Wednesday, October 28, 2015
Presidential Candidate Ben Carsen and Howard Gardner’s Multiple Intelligences
I have been thinking lately about the paradoxes that are emerging from the 2016 presidential debate and the implications for us as educators. Presidential candidate Ben Carson and his political remarks have been receiving much criticism along with some admiration of a certain segment of the public that appears to be mesmerized by his inexplicably naïve statements – Obamacare is the moral equivalent of slavery, Jews could have prevented the holocaust if only they had the right to bear arms, etc., etc. (By the way, we are talking about a public who largely went through our schools on the way to “enlightened adulthood.”)
Despite his much acclaimed (at least from what I read) skills as a neurosurgeon, his political acumen sinks to a rather low level given his offhand and often ill-conceived and ill-formed remarks on political issues. Perhaps, there are many types of intelligences and proficiency in stem education does not assure wisdom in social, political, personal and historical understanding. But simply limiting our discussion to departmentalization might actually do us a disservice if it moves us away from a more fundamental question we should be asking about the purposes of public education in a liberal democratic society and the development of "enlightened adulthood.” Over the last decade, this nation has been consumed in debates on how to achieve better test scores in reading, mathematics, stem education, etc., along with outcomes and standards that can be explicitly formulated. (Ok, for those who reflexively respond that these are important things to know, let’s just concede that point so it doesn’t distract us.) What is important, is that it has been a distraction from the kind of conversation we should have been having about the purposes of education.

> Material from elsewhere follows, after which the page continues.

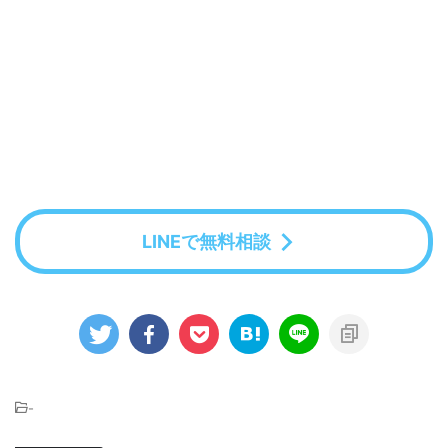
LINEで無料相談
-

There is an ancient philosophical, religious and political goal that never enters into these discussions. How do we help the next generation grow in “wisdom” and enlightened adulthood? This ancient concept, from both a secular and religious perspective, encapsulates the kind of holistic pursuit that allows us to see the world from a larger, more empathic, vantage point. It is one that Socrates saw containing a certain humility to exercise. And Proverbs 4:7 reminds us that “Wisdom is the principal thing; therefore get wisdom: and with all thy getting get understanding.” It cannot be easily operationalized and tested on some standardized test. And, as a result, it can be easily dismissed. And so to our peril, we have a certain blindness when it comes to raising questions about what it means to live a life fully and the knowledge and virtues that such a life entails, and instead continue with the same diatribe that has dominated our national discourse.
I just throw out this idea as a seed to plant and perhaps as a community to reflect upon, explore, and “evolve” in our thinking. Perhaps, we should have a special issue of the Journal of Educational Controversy on the topic so we can start to probe more deeply on exactly what we mean and whether it is worthy of our attention.